No, that is a proper GSD color.

They come in:
Black and Tan
Blue and Tan
Liver and Tan
Liver Sable
Blue Sable
Solid Black
Solid Blue
Solid Liver
Solid White
Sable

All the 'and tan' dogs + the sables can come in:
Saddle
Blanket
Bi-color


----------



## Britt Caleb & Enzo (Mar 28, 2009)

Xeph said:


> Your puppy looks Shepherd x Rott BC&E


Yeah, that seems to be the general consensus on him. He has all the classic markings, but now that he has gotten older his tail has gotten very full, just like a Shepherd's tail. We're still not sure where the curly ears came from... they seem to get curlier the older he gets! 

(Sorry I jacked your thread GSDGAL!  )


----------



## marsha=whitie (Dec 29, 2008)

GSDGAL said:


> [/IMG]


Its a huge version of my girl, with the SAME NAME!!! holy shiz!


----------



## JMP (May 29, 2009)

Your Shepherd is a bi-color with some unusual faults (the tan markings above the eyes, on the neck and tops of the fromt legs)


----------



## Xeph (May 7, 2007)

JMP, the dog's color is NOT faulted in anyway. That's a normal bi color.


----------



## marsha=whitie (Dec 29, 2008)

Xeph said:


> JMP, the dog's color is NOT faulted in anyway. That's a normal bi color.


Yeah... I'm no shepherd expert, but even I knew that it wasn't a fault. I had a long haired shepherd that was bi-color like that. She also had a clef pallet... (she was my heart dog)


----------



## Foyerhawk (May 7, 2009)

That's the same color as my puppy, basically


----------



## MissMutt (Aug 8, 2008)

I have to ask, Foyer.. when the heck did you get that cutie?!


----------



## cshellenberger (Dec 2, 2006)

Foyerhawk said:


> That's the same color as my puppy, basically


Oh he's beautiful! 
Of course I have a weakness for black Bi-colors!!!!


----------



## Equinox (Nov 11, 2008)

So the story is is that Foyerhawk decides to bring in a cutie patootie German shepherd puppy and not tell us Dogforums people


----------



## Xeph (May 7, 2007)

I'm going to pray for Foyer, considering he's got Lord Gleisdrick behind him xD!!!


----------



## Spicy1_VV (Jun 1, 2007)

Looks like black and tan to me?

I've seen the color lots of GSD, whatever it is referred to in that breed.


----------



## Xeph (May 7, 2007)

Spicy, he's a black and tan bi-color


----------



## coby09Jan15 (Aug 19, 2009)

I love German Sheppard !!


----------



## Foyerhawk (May 7, 2009)

Xeph said:


> I'm going to pray for Foyer, considering he's got Lord Gleisdrick behind him xD!!!


What does this mean? He has a wild and crazy dog in his background? Tell me more! 
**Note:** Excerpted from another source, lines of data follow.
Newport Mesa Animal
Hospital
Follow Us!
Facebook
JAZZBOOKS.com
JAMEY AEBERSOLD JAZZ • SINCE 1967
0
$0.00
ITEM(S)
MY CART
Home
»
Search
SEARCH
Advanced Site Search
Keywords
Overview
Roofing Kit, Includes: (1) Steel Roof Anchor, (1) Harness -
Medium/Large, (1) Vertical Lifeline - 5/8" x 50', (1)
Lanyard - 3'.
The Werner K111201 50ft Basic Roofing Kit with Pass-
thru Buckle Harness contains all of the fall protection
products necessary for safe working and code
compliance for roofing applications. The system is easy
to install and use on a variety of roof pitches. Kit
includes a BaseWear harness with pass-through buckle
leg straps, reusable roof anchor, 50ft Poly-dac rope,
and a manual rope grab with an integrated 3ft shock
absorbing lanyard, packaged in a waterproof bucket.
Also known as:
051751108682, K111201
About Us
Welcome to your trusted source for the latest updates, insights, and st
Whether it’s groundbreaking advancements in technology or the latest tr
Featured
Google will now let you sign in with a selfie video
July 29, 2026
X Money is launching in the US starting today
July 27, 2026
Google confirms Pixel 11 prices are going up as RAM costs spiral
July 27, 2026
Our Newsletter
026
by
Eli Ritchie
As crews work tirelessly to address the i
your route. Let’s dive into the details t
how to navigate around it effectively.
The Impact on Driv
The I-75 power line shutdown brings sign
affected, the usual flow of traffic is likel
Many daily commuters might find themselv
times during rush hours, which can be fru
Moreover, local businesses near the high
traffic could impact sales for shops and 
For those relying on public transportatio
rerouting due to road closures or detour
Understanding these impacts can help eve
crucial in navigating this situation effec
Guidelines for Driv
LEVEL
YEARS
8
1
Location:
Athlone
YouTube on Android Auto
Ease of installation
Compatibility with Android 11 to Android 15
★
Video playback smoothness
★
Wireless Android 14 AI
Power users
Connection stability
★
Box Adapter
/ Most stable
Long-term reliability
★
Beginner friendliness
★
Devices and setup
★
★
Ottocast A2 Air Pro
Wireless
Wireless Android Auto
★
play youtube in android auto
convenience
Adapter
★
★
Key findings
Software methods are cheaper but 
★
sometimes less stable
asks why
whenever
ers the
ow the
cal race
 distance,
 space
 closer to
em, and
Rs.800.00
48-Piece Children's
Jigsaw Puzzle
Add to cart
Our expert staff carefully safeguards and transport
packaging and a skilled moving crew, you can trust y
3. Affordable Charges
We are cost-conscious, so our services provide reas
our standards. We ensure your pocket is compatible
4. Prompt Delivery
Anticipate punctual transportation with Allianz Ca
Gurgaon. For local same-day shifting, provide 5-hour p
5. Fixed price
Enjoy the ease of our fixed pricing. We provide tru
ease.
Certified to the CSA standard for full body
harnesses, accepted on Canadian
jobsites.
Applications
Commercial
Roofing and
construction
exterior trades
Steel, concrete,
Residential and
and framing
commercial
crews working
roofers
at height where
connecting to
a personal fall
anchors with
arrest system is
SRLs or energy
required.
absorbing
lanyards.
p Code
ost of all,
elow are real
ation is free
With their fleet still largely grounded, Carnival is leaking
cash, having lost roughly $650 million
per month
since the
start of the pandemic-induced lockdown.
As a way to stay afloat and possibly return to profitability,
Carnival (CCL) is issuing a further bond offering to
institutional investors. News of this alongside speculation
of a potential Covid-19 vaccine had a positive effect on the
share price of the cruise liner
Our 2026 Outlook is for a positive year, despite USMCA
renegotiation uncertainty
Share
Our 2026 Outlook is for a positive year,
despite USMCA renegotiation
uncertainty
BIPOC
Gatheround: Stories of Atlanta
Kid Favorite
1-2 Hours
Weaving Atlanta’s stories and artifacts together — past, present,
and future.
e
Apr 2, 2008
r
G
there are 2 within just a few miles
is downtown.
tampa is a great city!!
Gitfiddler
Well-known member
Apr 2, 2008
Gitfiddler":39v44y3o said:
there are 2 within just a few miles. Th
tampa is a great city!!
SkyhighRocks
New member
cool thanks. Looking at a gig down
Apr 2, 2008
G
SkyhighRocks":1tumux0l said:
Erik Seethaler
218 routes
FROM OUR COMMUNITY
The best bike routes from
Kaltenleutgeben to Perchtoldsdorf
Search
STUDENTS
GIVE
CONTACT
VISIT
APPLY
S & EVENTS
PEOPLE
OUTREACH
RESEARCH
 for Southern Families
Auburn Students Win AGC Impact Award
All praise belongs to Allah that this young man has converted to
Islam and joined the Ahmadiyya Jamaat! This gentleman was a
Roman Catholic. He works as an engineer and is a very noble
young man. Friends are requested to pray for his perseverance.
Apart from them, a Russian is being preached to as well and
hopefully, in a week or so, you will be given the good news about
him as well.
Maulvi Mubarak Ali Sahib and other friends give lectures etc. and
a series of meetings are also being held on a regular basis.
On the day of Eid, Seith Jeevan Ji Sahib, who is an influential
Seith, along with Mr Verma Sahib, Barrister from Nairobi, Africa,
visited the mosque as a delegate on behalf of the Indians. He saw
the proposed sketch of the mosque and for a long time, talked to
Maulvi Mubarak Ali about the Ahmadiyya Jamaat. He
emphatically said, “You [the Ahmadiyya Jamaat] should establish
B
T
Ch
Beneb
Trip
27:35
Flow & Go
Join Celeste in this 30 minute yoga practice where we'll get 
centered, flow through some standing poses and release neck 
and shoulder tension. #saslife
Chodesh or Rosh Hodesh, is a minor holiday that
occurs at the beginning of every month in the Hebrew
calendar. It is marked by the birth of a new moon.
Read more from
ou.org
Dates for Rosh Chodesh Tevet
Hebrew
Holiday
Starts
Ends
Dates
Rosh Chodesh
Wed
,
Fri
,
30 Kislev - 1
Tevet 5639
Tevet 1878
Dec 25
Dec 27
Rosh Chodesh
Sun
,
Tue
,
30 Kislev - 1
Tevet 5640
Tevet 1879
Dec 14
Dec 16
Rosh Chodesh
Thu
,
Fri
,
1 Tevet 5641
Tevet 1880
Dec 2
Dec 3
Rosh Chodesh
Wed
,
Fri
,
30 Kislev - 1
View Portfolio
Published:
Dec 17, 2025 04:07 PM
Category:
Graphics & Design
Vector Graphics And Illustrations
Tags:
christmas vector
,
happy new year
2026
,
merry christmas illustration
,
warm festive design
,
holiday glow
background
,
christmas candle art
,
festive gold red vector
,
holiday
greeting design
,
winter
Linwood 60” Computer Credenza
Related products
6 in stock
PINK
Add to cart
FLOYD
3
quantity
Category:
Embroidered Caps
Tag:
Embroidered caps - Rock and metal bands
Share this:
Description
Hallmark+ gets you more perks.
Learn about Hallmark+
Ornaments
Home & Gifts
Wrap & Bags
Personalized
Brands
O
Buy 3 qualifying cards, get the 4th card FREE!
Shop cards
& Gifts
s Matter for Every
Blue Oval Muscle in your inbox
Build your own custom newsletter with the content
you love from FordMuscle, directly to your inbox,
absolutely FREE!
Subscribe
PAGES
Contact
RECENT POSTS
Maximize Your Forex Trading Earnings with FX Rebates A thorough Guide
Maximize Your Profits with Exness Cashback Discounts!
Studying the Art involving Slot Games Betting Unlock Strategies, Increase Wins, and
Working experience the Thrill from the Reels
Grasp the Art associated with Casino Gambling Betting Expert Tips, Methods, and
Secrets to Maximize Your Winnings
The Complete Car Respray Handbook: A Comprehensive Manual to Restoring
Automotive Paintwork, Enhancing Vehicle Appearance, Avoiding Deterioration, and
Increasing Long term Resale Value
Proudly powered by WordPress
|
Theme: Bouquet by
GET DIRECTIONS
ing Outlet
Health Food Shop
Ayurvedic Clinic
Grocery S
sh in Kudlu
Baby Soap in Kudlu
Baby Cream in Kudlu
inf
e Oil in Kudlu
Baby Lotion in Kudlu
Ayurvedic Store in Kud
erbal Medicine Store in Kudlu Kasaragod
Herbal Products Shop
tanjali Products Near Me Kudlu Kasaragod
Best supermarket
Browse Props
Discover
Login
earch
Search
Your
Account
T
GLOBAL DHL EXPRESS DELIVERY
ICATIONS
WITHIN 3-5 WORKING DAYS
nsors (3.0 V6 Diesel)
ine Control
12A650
So far he's the most laid back, easy going puppy I've ever had, except for my Whippet who has acted like he's on a valium drip his entire life 

Both parents, and the older sibling I met too, are lazy, mellow, gentle, and calm. Great dogs!


----------



## LilMissSunshine (Nov 1, 2008)

Kenya is a bicolor, but a very very dark one. Id say urs is a bicolor also


----------



## Teela Brown (Jul 3, 2009)

This is by far my most favourite thread! All these pictures of beautiful sheppies! I am in heaven.


----------



## Foyerhawk (May 7, 2009)

I *heart* Kenya!!!


----------



## Equinox (Nov 11, 2008)

Xeph said:


> I'm going to pray for Foyer, considering he's got Lord Gleisdrick behind him xD!!!


When you're ready, let me know what that means 

Intense, drivey dog?

Trent wants to join the bi-color shepherd party, too!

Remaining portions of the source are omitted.